The Weierstrass function is defined as: $$\wp(z) = \frac{1}{z^2}+ {\sum\limits_{\omega\in\Gamma'}} \left (\frac{1}{(z-\omega)^2}-\frac{1}{\omega^2}\right).$$
Fix $r>0$. For $\left|z\right| \leq r,$ we split the sum in two parts: \begin{align} \wp(z) = \frac{1}{z^2}+{\sum_{\substack{\omega\in\Gamma', \\ \left|\omega \right|\leq 2r}}} \left (\frac{1}{(z-\omega)^2}-\frac{1}{\omega^2}\right) + {\sum_{\substack{\omega\in\Gamma', \\ \left|\omega \right|>2r}}} \left (\frac{1}{(z-\omega)^2}-\frac{1}{\omega^2}\right). \end{align} Clearly $z=0$ is a pole of $\wp$. Also, the first part of the summation meromorphic function. Now we will show that the second part of the summation is bounded above and therefore cannot have any pole. Note that $$ \frac{1}{(z-\omega)^2}-\frac{1}{\omega^2} = \frac{z(2\omega - z)}{\omega^2 \left(z-w\right)^2}. $$ Assuming $\left|\omega\right| > 2\left|z\right|$, $$\left| 2\omega - z \right| \leq \left| 2\omega \right| + \left| z \right| < \frac{5}{2}\left| \omega \right|,$$ $$ \left| z-\omega \right| \geq \left| \omega \right| - \left| z \right| > \frac{\left| \omega \right|}{2}.$$ This implies $$ \left| \dfrac{1}{(z-\omega)^2}-\dfrac{1}{\omega^2} \right| \leq \dfrac{\left| z \right| \times \dfrac{5}{2} \left| \omega \right|}{\left| \omega \right|^2 \times \dfrac{\left| \omega \right|^2}{4}} = \dfrac{10\left|z\right|}{\left|\omega\right|^3} \leq \dfrac{10r}{\left|\omega\right|^3}$$
We know that $\sum \frac{1}{\omega^3} < \infty$. Hence $\wp$ is a meromorphic function in $|z|\leq r$.
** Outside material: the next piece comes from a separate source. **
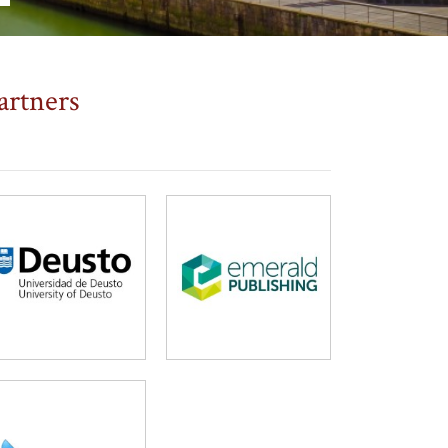
artners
Now how to show that $\wp$ is meromorphic in $\mathbb{C}$?
I have seen some proofs and I am not able to understand how do they proceed after this step.
For completeness sake, although the question is from years ago, I'll comment what I think is the missing piece in OP's answer.
OP's proof shows the uniform convergence of the function in every disk centered in $0$. What's left to say is that if a function converges uniformly in every compact of an open set then you have a meromorphic function in that set. Given that you have uniform convergence in a set of compacts covering the whole plane (the disks of radius $r$ in this case), you have uniform convergence in every compact just by taking some disk covering it.
Worth mention that this whole process is basically the path to proof Mittag-Lefler theorem via Runge's theorem in an open subset of the complex plane. In this theorem you take some Laurent tails on some discrete set of points and you want to build a meromorphic function. To put it another way, this theorem proofs the existence of a meromorphic function exactly with the poles you want. For that aim, you'd like to use the sum of these tails (called principal parts) in some way so you take an increasing sequence of compacts covering the open set. In each compact, you'd like to take the sum of the principal parts holomorphic in that compact minus some rational function sufficiently close to get uniform convergence (the existence of this rational function is guaranteed by Runge's theorem and in OP's case it's enough with the first term of the Taylor polynomial).
Then in each compact some you separate the function in two parts, just as OP did: one holomorphic which converges uniformly and the meromorphic which is just a finite sum of poles. So your function is a meromorphic function in the compact. The function is meromorphic in every compact of the sequence so it's meromorphic in the whole domain.